DESC provides a model for how to operate a low-barrier shelter for the most vulnerable residents in a community.

1. Remove Barriers to Accessing Shelter

DESC shelters do not exclude people from shelter because of intoxication or serious mental illness. DESC considers people with these challenges very vulnerable — and therefore prioritizes them for their limited shelter beds. Because DESC was originally founded to serve this population, they have decades of experience working with people with mental illness and addiction.

2. Prioritize Limited Shelter Beds

Since 2009, King County, Wash. has consistently counted more than 2,000 households sleeping outside or in places not meant for human habitation during the annual Point in Time Count. In November 2015, Seattle declared a state of emergency in response to the homelessness crisis, citing the tragic deaths of 45 people who died while unsheltered that year.

To help the most vulnerable in the community survive, DESC prioritizes their shelter beds by vulnerability, using a tool the agency developed called the Vulnerability Assessment Tool (VAT). The tool assesses who is most at risk from extended exposure to life on the street due to physical and behavioral health conditions, victimization, self-harm, and risks related to inability to take care of their basic needs.

When individuals first present at a DESC shelter, they are immediately assigned a shelter bed if one is available. During an initial short stay in shelter (typically a week), shelter staff conduct a VAT. If a person’s score indicates that they are among the most vulnerable seeking shelter, they will receive an extended stay.

3. Minimize Rule-Making

It can be difficult to strike a balance between maintaining safety in a sometimes-chaotic shelter and minimizing shelter rules. However, evaluating the need for — and purpose of — shelter rules and policies is an important exercise for DESC. An operating principle of effective low-barrier shelter is to keep the rules to a bare minimum, so that they don’t in themselves become barriers to people’s ability to enter or reside in shelter.

Rules are typically intended to ensure safety and consistency, but can quickly be used as consequences rather than a risk-management tool. Staff teams, especially those with less experience working with a high-needs population, may look to the rules to provide program structure. Staff may hope rules will reduce challenging behaviors that low-barrier shelters will, by design, encounter. Paradoxically, with a very high-needs client population, more rules can actually increase the number of problem behaviors that staff will need to manage. A low-barrier shelter must be low-barrier both in accessing shelter as well as participating in it once admitted. It is crucial that operators thoughtfully and intentionally reduce the number of rules to the greatest extent possible. Not only will this lower barriers to accessing shelter, it will provide optimal space for creative problem solving — a key component of successful service provision.

Re-Tooling the Rules

Have rules in your shelter become unnecessarily long? Below is a method for reviewing and revising rules based on DESC’s “role of the rules” exercise:

  • Review incidents that resulted in clients being kicked out of and/or barred from shelter.
  • Recognize which issues were truly safety-related and which were behavior management issues and could have been handled differently.
  • Review each rule for whether or not it helps people quickly move out of shelter into permanent housing.
  • Meet with staff and clients to discuss changing the rules and gather input.
  • Ensure rules that remain are directly related to safety.
  • Post new rules and let them take effect in 30 days.
  • Hold frequent meetings with staff and clients to assess how the new rules are working and revise as needed.
  • Track if the number of people barred decreases.
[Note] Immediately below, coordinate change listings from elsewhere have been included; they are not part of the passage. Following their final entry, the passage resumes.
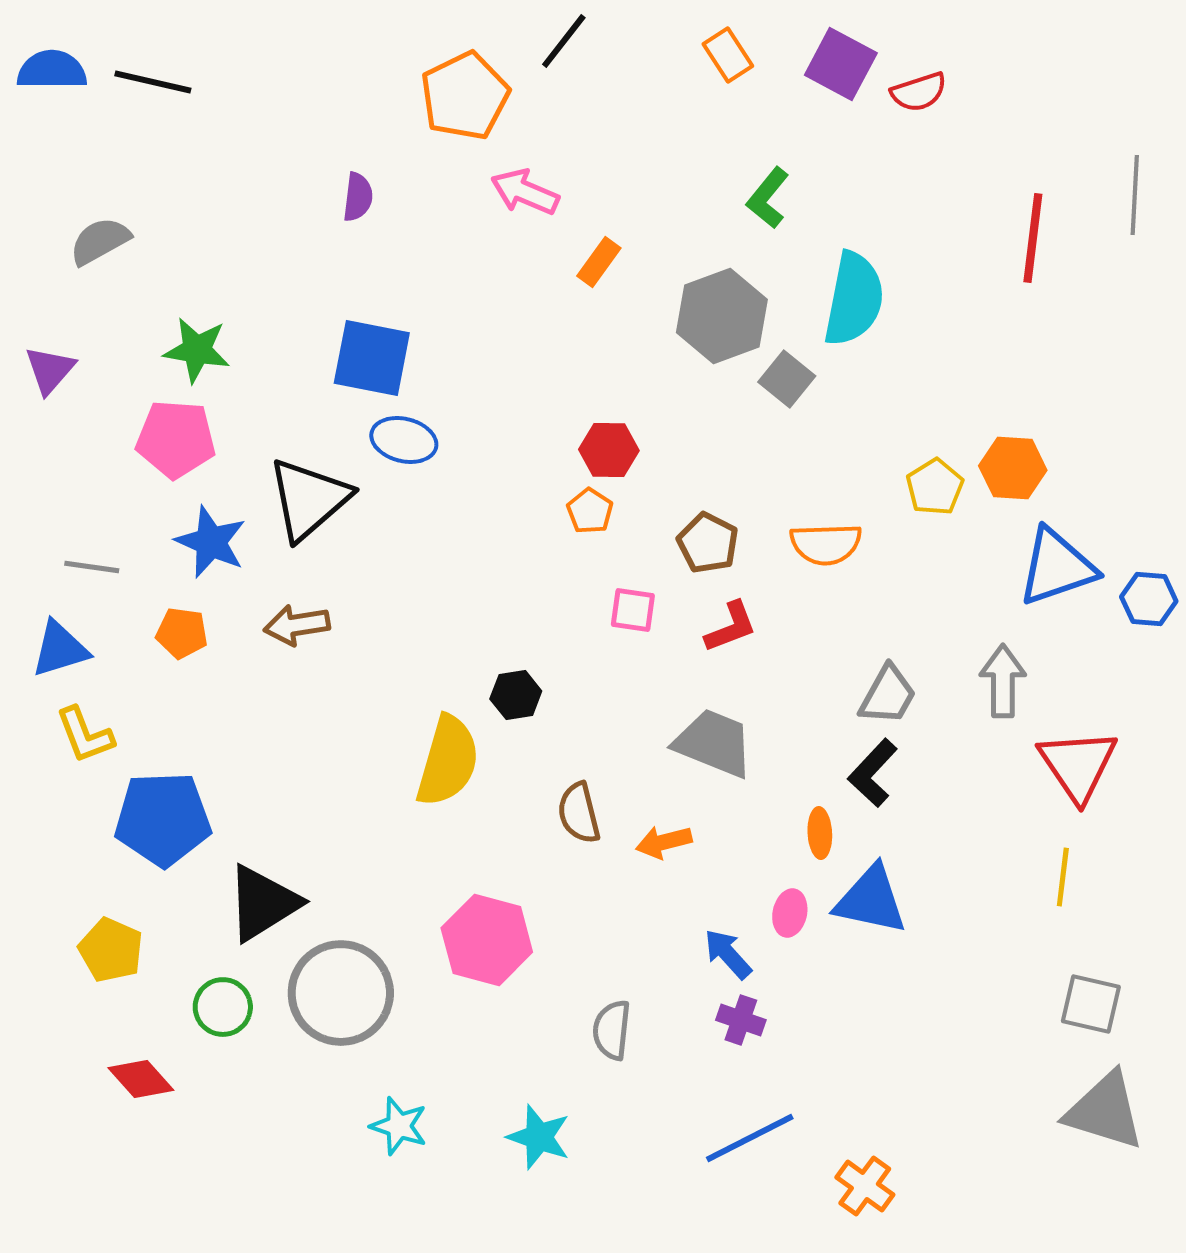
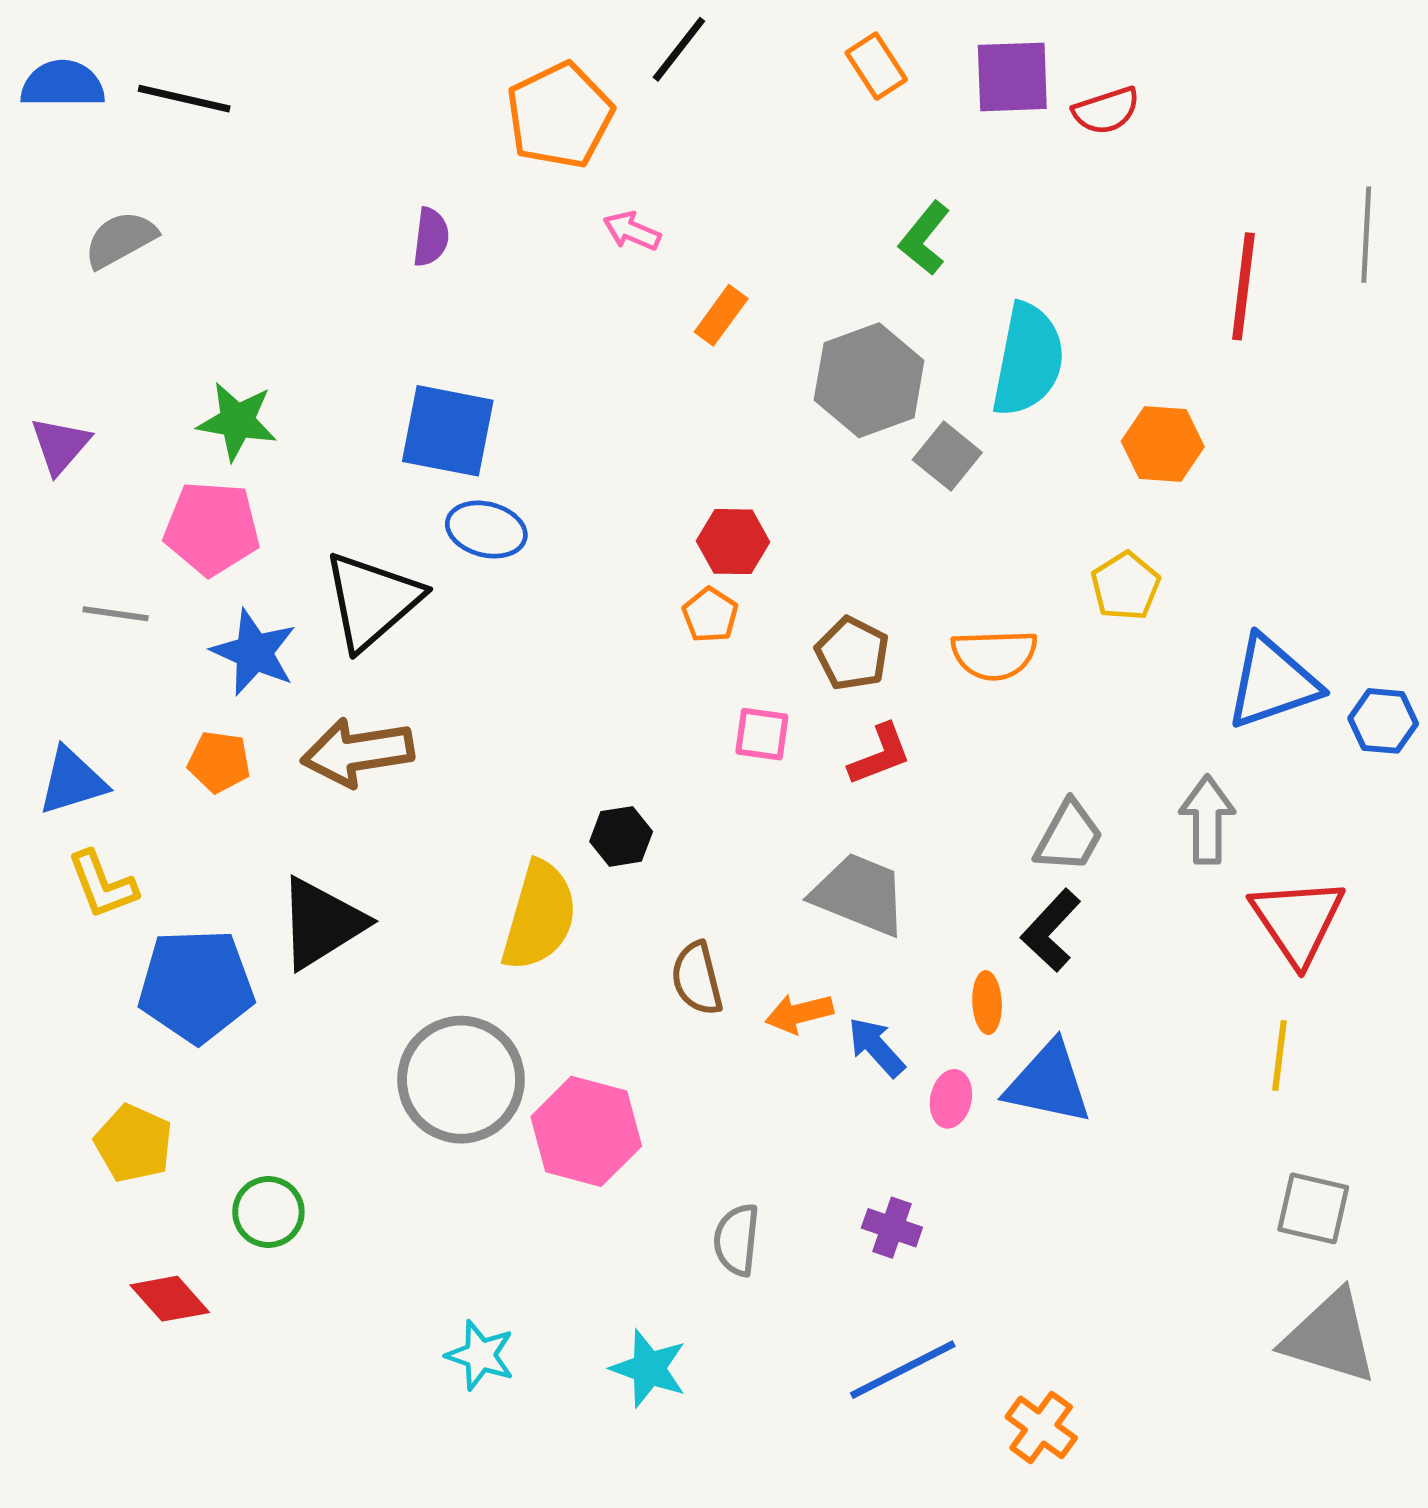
purple square: (841, 64) -> (1012, 77), turned -30
pink arrow: (525, 192) -> (632, 231), size x0.7
gray semicircle: (100, 241) -> (120, 239), moved
orange hexagon: (1013, 468) -> (1163, 444), moved
gray line: (92, 567) -> (116, 614), moved
brown arrow: (297, 625) -> (358, 752), size x1.4
black triangle: (263, 903) -> (321, 923), moved
blue arrow: (728, 954) -> (876, 1047), moved
gray circle: (341, 993) -> (461, 1080), moved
Some shelter rules make it difficult to stay in shelter or may interfere with activities like housing and job search. For example, rules that force clients to leave during the day can make it harder for them to to search for work: People may not present well to employers when carrying all their belongings with them or after having been out all day in harsh weather. Further, survivors of domestic violence in particular have reported that restrictive shelter rules can re-traumatize them. When considering the need for rules and discharging a client, the vulnerability of that client and their exposure to harm if unsheltered should be considered.

DESC went through a process they called “the role of the rules” to evaluate the need for their various rules and policies. The shelter manager reviewed past incidents that resulted in clients being barred from services for a day or more. He held meetings with shelter supervisors, staff, and clients to discuss changing the rules and to gather input. The final rules were pared down to only those directly related to safety. The new rules were posted 30 days before they took effect, and the shelter manager held frequent meetings with staff to discuss this shift. The focus of these conversations was preventing extremely vulnerable people from losing vital resources. The number of people barred from shelter decreased dramatically once the new rules were implemented.

4. Provide 24-Hour Access

In the 1990’s the business community near DESC’s main shelter, the Morrison, was concerned about an increasingly visible homeless population. In response, the city of Seattle increased the size of the contract for the shelter to allow it to remain open for 24 hours in order to give people a place to be during the day. DESC believes 24-hour shelter holds many benefits for their clients as well. They do not have to leave during inclement weather or move all of their belongings out daily. Additionally, this time allows staff increased contact with clients to engage them and help assist them in returning to permanent housing.

5. Re-House Long-Stayers

In 2012 a taskforce convened by the Committee to End Homelessness recommended increasing capacity in Seattle shelters by moving individuals that had stayed the longest in shelter into permanent housing. This would allow shelter beds to turn over more often and serve more people.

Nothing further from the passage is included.